#### Data section ####
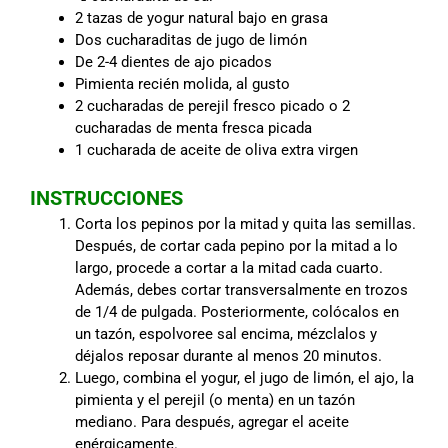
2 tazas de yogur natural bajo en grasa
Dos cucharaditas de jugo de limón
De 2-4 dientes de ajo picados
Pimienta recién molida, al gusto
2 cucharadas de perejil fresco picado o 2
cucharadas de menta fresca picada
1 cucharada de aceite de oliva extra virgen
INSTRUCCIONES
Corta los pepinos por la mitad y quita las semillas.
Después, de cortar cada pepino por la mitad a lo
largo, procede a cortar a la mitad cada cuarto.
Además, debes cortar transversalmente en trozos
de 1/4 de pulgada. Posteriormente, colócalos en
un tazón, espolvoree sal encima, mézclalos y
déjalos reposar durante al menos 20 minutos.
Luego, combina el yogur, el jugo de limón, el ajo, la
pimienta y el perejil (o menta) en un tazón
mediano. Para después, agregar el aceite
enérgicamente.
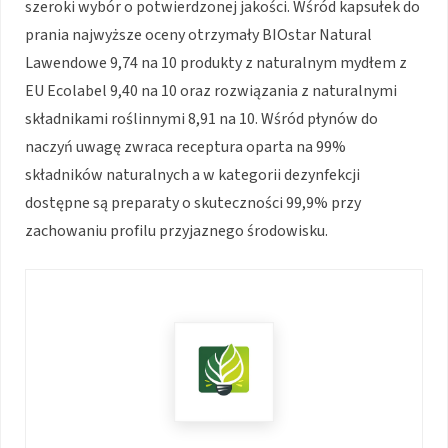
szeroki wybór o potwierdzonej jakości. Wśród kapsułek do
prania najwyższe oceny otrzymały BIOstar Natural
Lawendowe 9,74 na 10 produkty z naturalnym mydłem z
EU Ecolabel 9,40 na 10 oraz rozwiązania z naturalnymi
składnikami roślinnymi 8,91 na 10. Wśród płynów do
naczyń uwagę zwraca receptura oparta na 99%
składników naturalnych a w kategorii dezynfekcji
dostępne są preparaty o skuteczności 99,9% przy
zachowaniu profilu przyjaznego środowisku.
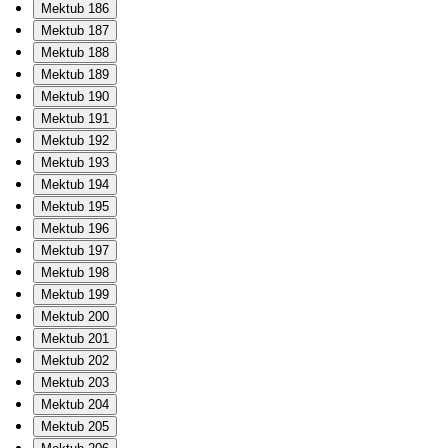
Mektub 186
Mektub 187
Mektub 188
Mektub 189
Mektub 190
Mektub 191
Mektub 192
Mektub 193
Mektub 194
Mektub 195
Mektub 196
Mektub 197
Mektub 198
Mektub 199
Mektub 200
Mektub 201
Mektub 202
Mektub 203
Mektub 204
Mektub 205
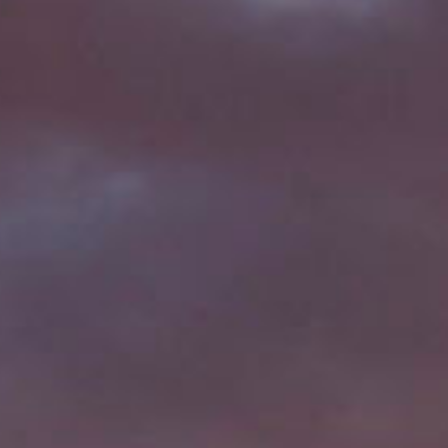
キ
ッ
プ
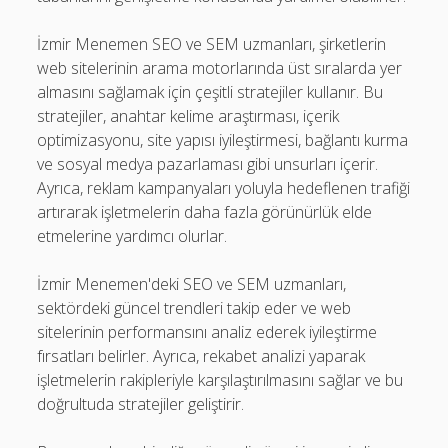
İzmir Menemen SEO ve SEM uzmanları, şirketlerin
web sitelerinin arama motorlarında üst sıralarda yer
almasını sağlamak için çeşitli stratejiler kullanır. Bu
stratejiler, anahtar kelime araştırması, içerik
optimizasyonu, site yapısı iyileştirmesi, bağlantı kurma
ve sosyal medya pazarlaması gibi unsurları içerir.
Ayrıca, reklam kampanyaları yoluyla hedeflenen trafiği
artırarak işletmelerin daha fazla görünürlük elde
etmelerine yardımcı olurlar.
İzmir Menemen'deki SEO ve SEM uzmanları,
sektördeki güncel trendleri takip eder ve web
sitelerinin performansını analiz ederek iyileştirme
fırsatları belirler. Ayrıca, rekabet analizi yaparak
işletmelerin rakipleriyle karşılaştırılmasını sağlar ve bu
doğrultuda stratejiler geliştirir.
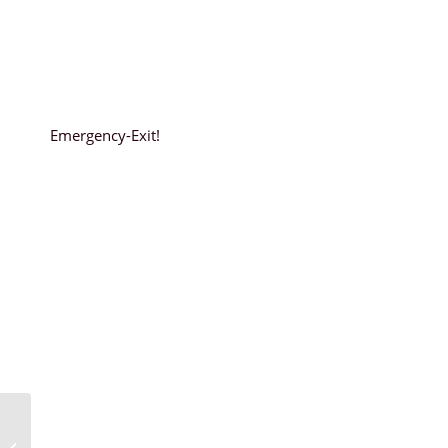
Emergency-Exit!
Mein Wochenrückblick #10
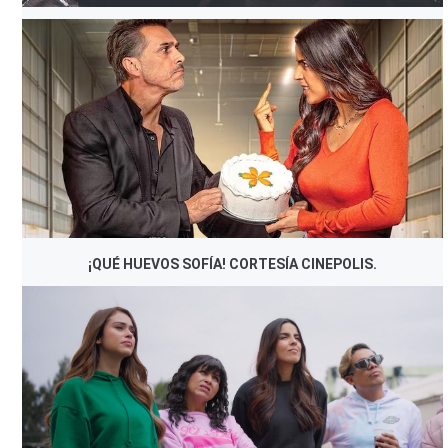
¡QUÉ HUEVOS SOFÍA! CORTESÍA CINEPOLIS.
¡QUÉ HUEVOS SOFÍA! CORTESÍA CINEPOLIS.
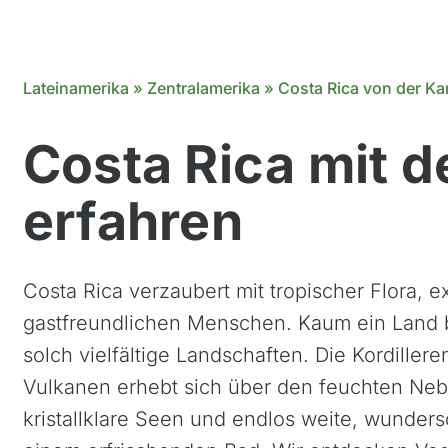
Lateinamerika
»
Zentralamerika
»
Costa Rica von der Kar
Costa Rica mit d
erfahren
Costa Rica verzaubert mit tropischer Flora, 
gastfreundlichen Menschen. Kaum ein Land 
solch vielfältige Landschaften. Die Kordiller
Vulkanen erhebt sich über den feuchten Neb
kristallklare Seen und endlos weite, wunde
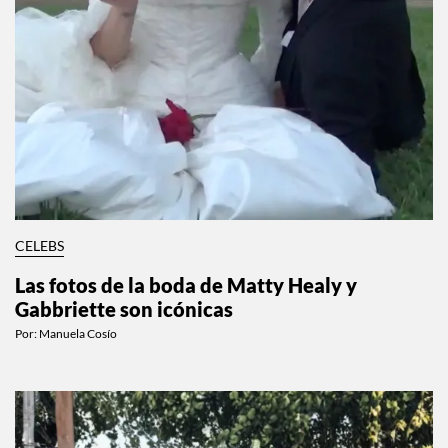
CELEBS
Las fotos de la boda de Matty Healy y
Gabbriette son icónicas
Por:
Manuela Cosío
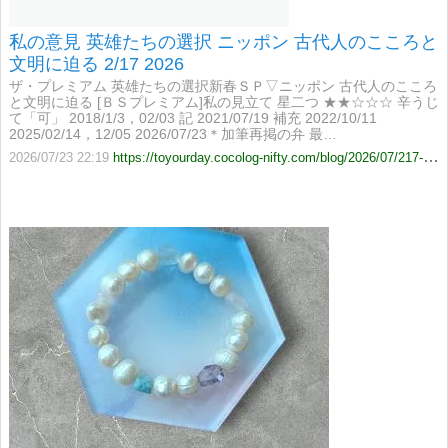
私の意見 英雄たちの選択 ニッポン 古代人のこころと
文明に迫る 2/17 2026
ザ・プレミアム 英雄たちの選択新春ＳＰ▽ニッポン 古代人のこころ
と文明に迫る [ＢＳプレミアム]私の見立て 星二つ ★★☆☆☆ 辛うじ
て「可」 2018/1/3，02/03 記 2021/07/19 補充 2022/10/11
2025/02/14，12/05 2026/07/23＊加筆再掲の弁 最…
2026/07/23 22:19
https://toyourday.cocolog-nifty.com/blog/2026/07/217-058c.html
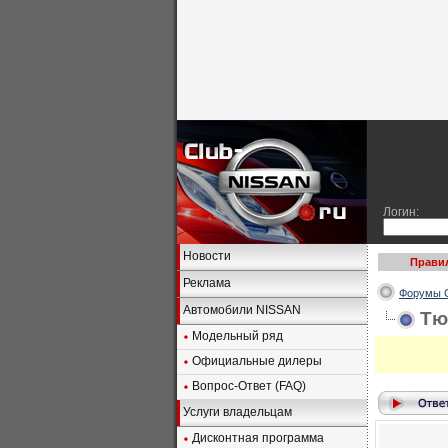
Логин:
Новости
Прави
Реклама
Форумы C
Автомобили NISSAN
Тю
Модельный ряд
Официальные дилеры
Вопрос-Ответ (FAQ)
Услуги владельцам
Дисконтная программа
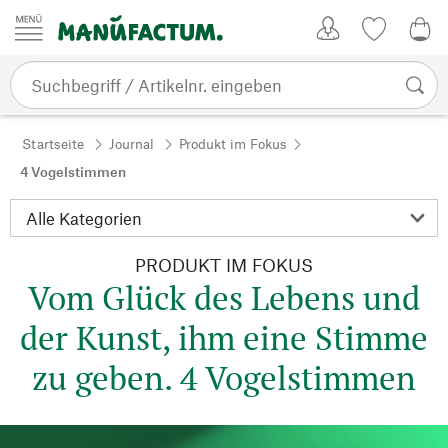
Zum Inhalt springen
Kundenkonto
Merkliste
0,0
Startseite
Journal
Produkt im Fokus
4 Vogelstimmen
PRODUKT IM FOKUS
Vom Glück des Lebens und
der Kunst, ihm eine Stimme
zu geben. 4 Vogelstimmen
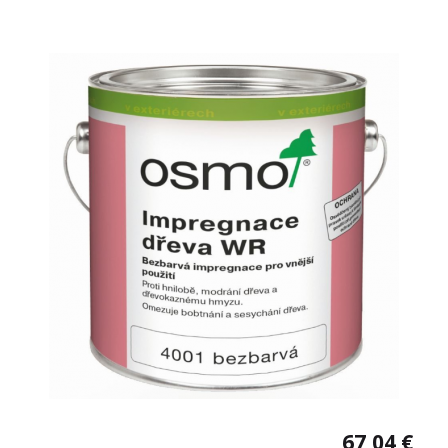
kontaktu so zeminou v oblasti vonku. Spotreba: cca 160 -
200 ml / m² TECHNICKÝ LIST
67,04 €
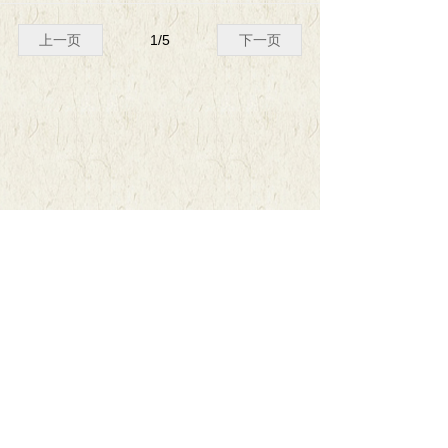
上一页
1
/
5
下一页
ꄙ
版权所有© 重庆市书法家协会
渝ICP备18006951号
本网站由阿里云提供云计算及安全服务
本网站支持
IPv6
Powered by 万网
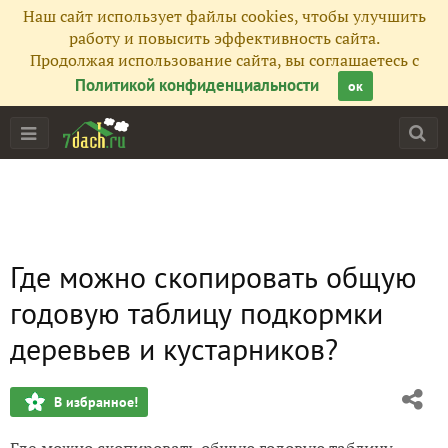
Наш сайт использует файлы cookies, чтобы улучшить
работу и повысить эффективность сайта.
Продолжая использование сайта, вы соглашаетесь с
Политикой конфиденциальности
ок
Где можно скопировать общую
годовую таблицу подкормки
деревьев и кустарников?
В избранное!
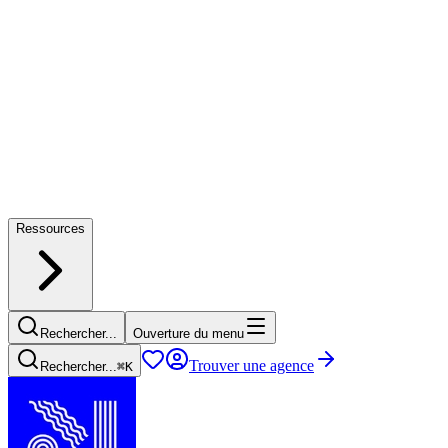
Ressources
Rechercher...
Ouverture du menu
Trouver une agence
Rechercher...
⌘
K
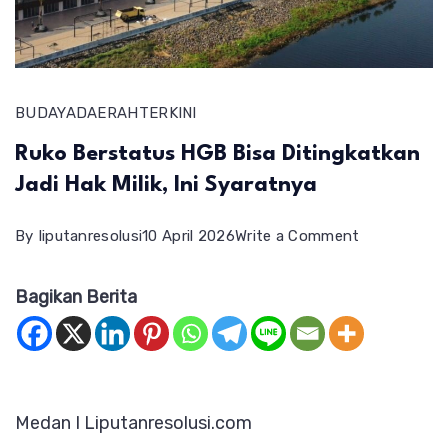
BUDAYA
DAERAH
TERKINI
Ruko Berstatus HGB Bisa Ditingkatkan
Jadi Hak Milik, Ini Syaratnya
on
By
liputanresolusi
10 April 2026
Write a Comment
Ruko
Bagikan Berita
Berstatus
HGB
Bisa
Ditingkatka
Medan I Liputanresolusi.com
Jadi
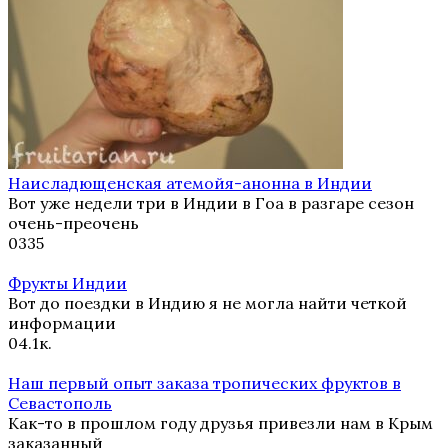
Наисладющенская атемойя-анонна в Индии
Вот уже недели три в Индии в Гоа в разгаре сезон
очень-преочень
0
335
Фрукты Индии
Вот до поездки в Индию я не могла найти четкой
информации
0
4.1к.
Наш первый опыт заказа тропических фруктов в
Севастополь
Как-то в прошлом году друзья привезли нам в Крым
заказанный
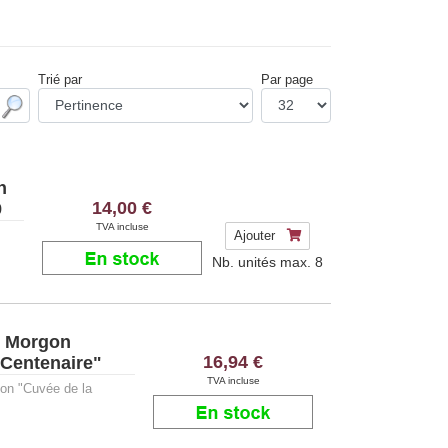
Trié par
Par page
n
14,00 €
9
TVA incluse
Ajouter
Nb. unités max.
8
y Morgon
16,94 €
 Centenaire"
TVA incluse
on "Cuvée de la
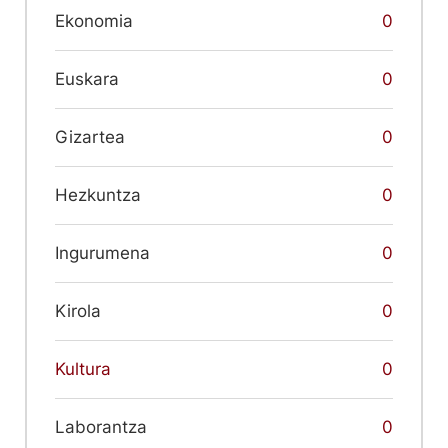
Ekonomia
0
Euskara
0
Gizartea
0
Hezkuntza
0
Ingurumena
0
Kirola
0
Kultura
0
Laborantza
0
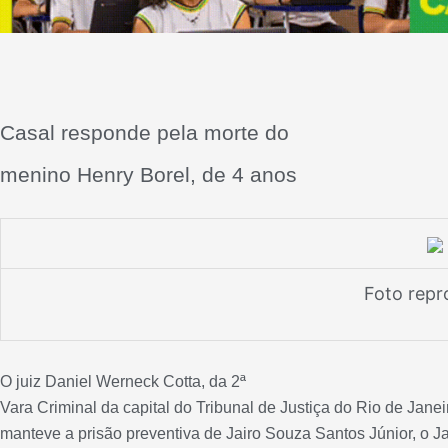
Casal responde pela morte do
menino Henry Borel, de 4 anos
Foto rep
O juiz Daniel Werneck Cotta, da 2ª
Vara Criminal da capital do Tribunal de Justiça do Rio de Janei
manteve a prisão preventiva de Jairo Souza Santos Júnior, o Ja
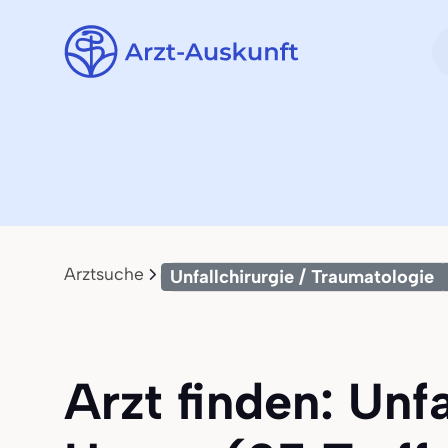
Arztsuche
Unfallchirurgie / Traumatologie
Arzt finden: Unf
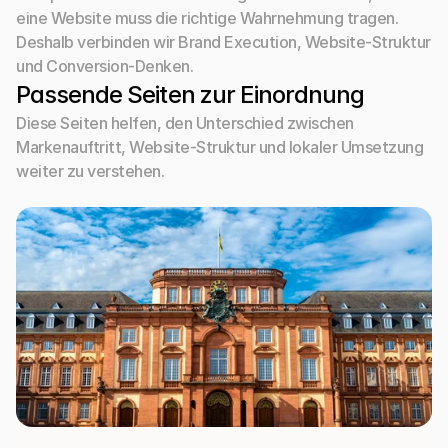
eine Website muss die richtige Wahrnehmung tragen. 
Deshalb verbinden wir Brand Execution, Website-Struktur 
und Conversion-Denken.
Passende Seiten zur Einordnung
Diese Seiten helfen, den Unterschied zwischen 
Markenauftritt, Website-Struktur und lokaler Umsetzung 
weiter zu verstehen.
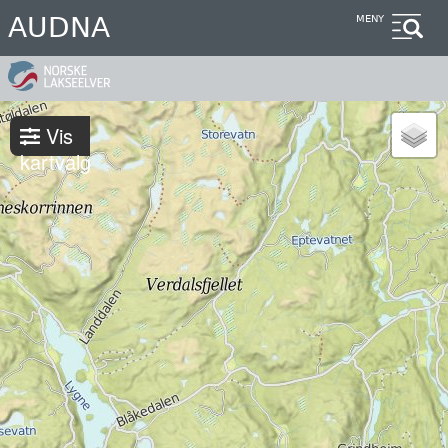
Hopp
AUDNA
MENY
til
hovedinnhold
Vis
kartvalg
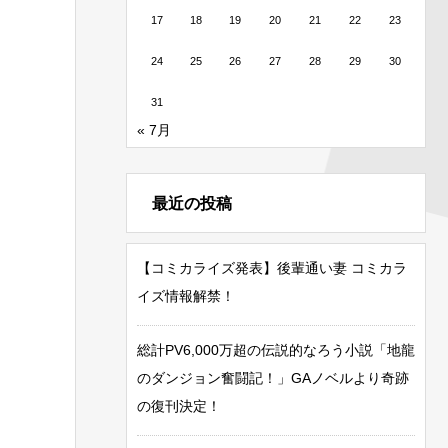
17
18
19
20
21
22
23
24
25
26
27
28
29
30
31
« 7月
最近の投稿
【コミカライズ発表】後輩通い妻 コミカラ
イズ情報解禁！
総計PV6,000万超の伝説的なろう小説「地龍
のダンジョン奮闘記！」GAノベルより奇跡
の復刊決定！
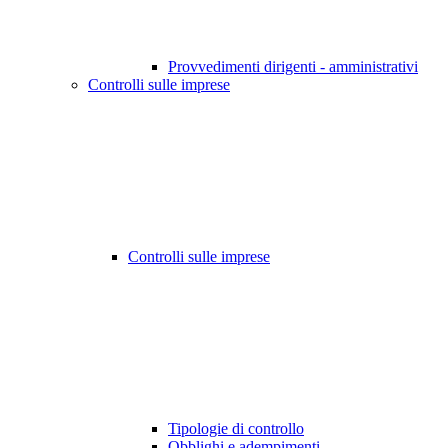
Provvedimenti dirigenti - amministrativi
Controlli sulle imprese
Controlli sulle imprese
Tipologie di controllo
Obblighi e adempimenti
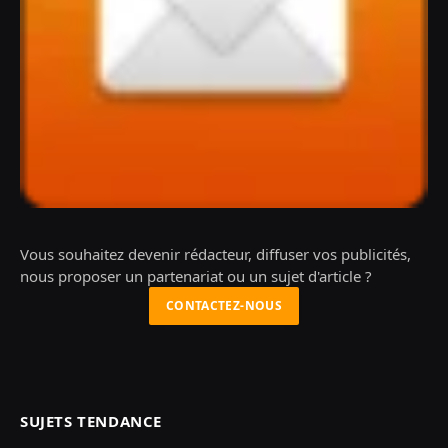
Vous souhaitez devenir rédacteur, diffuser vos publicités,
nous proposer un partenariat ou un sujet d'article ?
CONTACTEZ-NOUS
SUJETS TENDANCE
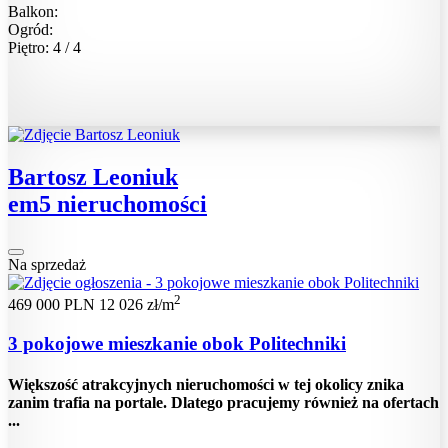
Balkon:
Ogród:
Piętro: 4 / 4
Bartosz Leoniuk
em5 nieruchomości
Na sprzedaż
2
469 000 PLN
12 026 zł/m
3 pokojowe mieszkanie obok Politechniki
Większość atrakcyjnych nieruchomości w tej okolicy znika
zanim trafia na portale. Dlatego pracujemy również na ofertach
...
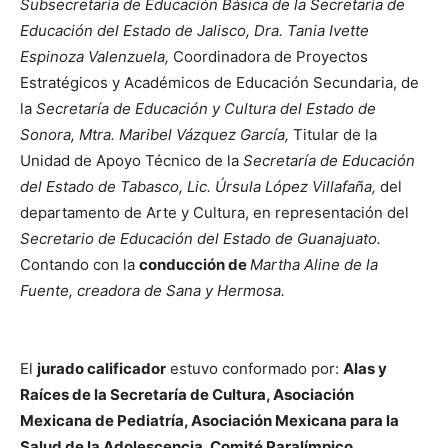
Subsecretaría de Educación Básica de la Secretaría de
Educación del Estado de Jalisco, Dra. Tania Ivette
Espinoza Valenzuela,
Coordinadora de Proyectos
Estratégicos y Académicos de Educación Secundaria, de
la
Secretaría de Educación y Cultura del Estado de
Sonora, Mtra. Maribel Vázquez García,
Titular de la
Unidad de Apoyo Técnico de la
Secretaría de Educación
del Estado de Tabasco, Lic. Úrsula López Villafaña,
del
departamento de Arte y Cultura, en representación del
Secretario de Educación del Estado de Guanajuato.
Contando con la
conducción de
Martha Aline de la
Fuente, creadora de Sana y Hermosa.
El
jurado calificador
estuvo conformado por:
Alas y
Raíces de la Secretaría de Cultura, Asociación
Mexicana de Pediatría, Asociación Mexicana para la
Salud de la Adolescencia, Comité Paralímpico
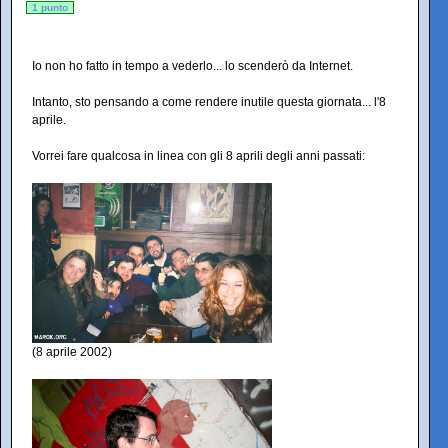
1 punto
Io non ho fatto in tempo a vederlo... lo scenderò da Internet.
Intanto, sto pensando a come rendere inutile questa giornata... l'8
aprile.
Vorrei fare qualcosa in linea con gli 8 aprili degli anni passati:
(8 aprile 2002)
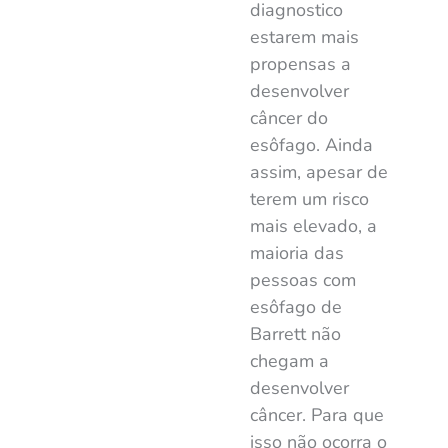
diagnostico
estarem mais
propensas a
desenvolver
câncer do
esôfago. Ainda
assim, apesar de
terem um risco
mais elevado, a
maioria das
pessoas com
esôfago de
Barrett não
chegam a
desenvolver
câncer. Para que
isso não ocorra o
####
In the entries above, find every line with the word "cortar" and list it.

Después, de cortar cada pepino por la mitad a lo
largo, procede a cortar a la mitad cada cuarto.
Además, debes cortar transversalmente en trozos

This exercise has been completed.